Assignment: The answer is to be an exact copy of the lines below running from the line with "adaptação às mudanças do mercado." down to the line with "para os objetivos", both ends included, and nothing more.
--- --- ---
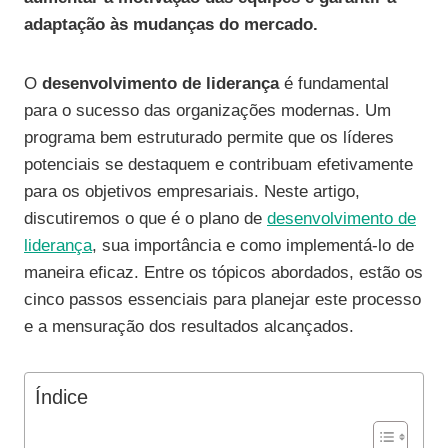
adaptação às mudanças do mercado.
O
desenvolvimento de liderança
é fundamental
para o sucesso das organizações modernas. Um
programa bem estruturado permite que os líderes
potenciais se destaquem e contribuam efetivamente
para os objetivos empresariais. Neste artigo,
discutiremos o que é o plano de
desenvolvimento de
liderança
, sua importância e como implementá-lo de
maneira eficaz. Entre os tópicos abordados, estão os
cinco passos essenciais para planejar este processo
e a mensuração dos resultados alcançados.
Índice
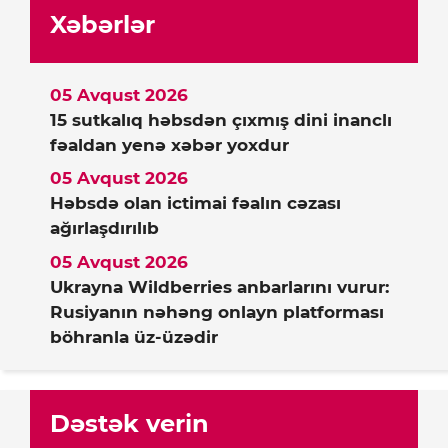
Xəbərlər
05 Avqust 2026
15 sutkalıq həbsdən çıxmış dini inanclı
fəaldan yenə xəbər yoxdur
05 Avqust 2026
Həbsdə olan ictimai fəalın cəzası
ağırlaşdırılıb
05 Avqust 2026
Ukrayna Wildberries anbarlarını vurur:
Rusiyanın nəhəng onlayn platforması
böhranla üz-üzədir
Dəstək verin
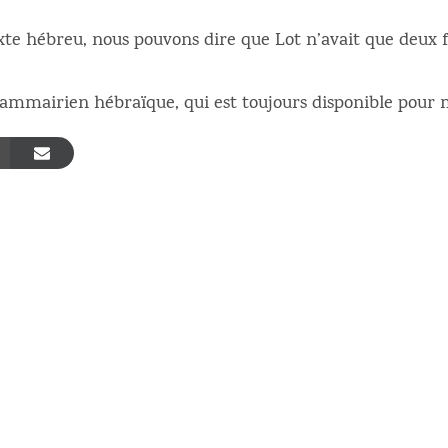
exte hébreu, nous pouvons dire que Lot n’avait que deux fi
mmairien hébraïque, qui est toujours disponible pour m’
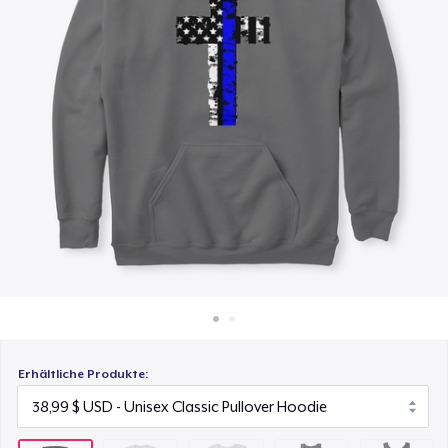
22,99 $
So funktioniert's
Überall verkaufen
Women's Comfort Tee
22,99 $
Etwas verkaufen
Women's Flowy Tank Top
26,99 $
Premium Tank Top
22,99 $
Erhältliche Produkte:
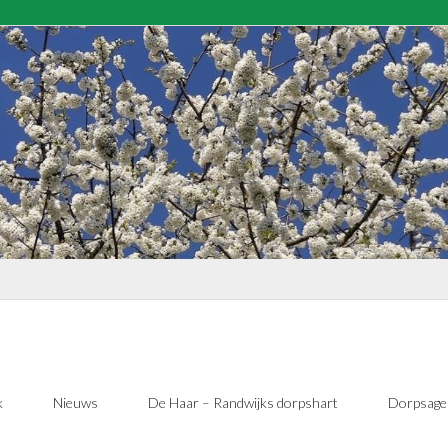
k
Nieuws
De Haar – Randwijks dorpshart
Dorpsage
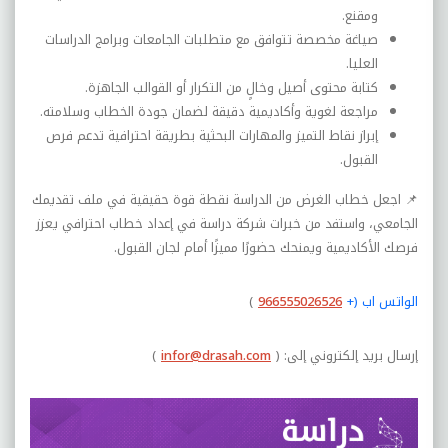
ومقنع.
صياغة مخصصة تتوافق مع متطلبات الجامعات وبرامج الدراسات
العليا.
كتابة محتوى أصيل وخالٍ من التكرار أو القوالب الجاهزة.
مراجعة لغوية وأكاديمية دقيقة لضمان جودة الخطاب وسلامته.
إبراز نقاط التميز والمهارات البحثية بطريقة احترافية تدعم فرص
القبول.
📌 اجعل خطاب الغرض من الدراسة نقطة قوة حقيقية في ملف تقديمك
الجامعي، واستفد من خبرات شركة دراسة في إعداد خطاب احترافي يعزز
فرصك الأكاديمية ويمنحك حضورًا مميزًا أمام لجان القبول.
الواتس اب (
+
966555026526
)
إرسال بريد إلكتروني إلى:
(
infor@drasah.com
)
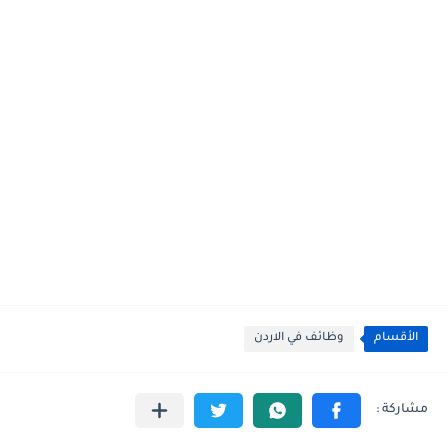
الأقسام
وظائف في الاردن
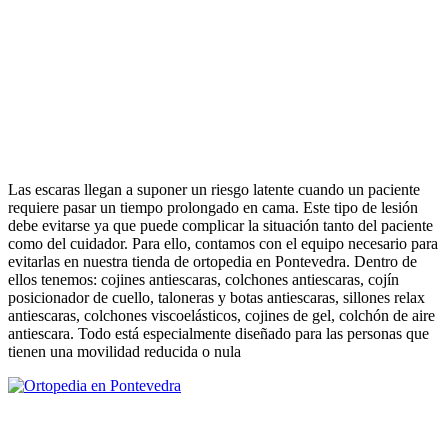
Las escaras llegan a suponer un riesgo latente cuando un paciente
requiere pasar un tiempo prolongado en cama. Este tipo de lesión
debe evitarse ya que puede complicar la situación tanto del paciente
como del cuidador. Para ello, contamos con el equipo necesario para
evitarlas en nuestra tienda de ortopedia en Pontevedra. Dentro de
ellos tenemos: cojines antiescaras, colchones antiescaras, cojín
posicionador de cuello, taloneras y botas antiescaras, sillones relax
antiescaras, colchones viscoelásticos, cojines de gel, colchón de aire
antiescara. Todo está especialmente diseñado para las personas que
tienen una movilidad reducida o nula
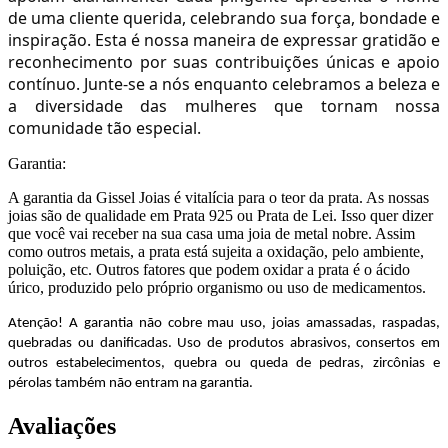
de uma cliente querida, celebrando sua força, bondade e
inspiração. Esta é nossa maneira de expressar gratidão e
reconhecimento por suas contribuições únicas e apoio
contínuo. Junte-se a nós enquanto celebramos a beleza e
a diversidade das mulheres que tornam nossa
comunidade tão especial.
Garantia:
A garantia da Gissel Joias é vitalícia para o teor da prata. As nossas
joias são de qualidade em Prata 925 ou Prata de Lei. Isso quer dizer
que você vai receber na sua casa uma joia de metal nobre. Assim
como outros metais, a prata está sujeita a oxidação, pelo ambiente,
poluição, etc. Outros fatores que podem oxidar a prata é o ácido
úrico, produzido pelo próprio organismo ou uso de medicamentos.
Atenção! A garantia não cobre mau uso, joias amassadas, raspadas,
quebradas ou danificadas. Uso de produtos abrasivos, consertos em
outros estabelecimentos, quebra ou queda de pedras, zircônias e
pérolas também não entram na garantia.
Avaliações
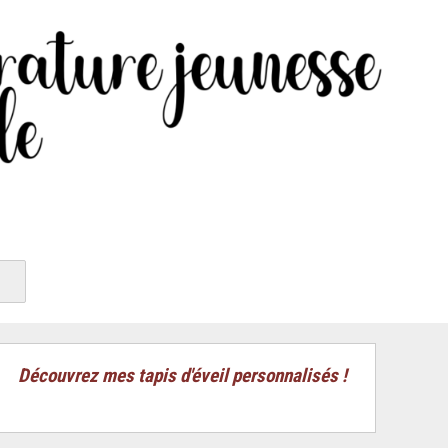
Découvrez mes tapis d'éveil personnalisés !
--- --- ---
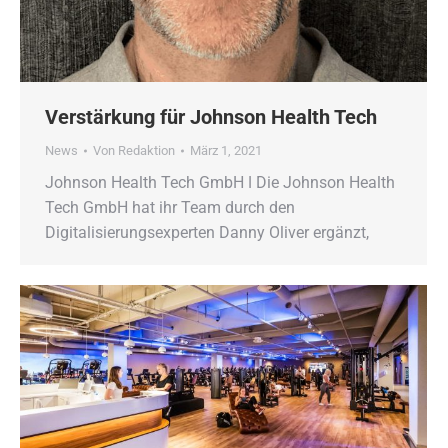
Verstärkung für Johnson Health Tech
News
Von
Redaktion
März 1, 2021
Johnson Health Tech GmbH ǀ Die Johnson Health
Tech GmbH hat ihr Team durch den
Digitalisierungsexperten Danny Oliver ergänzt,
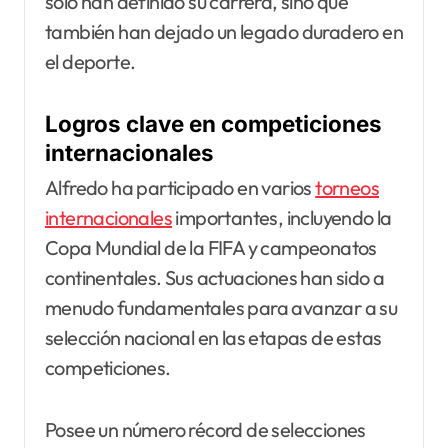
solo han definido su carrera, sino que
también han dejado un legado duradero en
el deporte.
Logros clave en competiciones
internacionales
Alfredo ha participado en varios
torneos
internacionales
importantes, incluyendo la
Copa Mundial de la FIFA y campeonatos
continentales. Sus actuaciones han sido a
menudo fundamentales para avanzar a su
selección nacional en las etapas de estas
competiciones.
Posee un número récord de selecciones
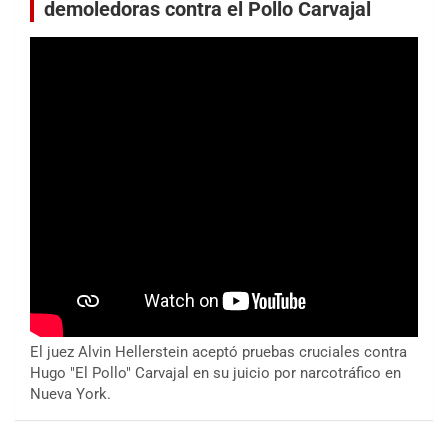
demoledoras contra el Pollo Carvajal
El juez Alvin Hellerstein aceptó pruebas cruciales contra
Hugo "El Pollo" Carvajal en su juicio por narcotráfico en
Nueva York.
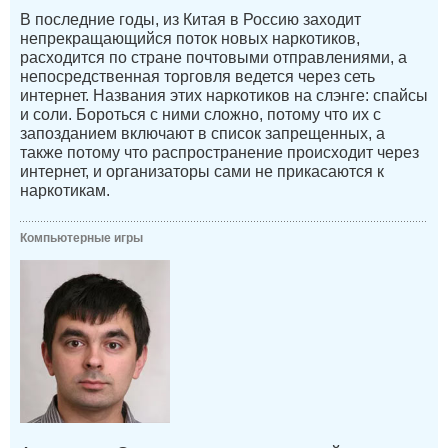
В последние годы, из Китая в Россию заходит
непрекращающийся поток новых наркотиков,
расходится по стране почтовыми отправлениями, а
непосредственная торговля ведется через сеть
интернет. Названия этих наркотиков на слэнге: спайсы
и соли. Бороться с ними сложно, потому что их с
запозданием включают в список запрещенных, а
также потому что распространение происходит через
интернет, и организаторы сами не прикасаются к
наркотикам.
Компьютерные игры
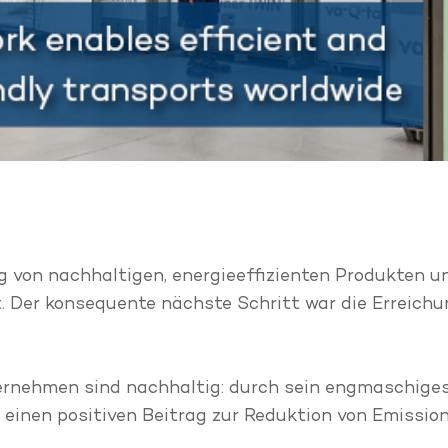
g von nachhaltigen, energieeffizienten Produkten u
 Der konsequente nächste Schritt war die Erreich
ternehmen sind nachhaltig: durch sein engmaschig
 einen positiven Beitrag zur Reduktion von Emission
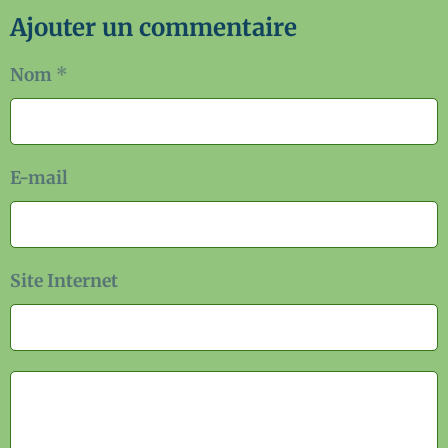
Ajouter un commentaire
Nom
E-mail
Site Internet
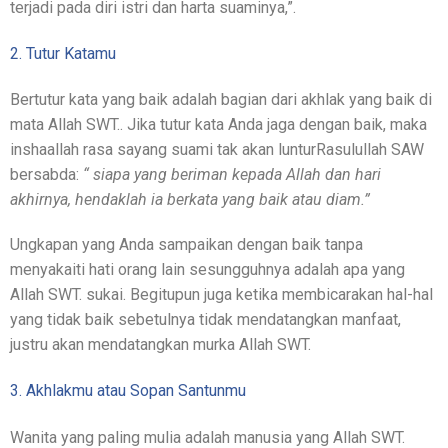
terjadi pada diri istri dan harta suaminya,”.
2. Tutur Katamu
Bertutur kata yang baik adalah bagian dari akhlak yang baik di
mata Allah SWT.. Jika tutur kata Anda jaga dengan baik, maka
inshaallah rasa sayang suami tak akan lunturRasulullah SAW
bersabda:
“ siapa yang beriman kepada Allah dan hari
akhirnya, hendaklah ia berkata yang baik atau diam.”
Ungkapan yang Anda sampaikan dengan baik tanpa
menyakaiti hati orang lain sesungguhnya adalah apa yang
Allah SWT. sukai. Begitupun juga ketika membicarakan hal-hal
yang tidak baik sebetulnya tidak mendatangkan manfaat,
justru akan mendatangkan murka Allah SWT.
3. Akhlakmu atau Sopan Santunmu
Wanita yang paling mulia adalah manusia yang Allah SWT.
--- --- ---
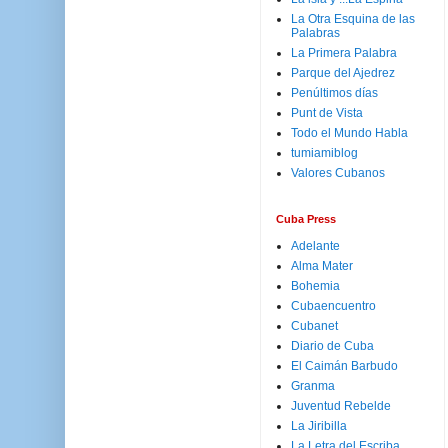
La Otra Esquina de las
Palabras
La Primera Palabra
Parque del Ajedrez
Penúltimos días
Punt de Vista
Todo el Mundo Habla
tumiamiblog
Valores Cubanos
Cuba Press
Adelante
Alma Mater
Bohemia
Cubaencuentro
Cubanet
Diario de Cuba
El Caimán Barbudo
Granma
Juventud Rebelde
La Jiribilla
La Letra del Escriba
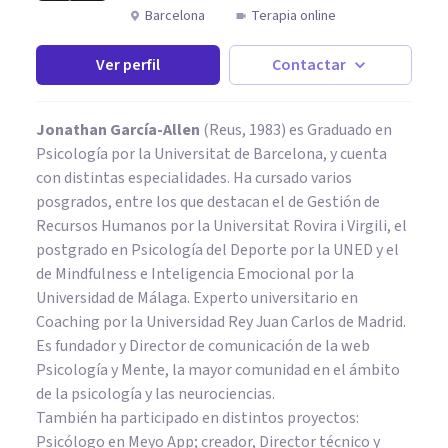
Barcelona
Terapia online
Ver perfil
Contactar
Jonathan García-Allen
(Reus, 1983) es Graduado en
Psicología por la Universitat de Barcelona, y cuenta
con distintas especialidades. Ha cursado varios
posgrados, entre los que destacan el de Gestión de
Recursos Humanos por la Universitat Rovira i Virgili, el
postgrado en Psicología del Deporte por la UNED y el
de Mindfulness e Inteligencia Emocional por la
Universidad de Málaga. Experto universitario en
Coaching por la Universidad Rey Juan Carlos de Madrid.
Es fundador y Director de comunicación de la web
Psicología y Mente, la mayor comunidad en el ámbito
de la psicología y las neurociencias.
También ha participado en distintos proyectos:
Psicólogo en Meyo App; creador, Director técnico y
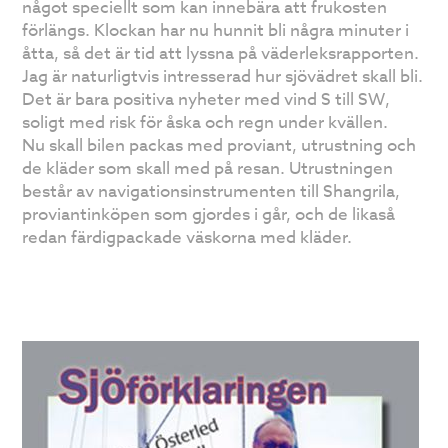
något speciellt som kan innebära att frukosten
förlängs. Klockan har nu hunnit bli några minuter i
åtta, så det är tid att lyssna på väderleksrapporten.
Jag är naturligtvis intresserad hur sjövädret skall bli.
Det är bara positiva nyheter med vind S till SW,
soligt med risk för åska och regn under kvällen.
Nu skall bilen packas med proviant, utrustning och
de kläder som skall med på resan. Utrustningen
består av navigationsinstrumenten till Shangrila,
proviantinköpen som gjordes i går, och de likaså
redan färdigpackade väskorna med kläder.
--- --- ---
Answer to the problem:
adaptação às mudanças do mercado.
O
desenvolvimento de liderança
é fundamental
para o sucesso das organizações modernas. Um
programa bem estruturado permite que os líderes
potenciais se destaquem e contribuam efetivamente
para os objetivos empresariais. Neste artigo,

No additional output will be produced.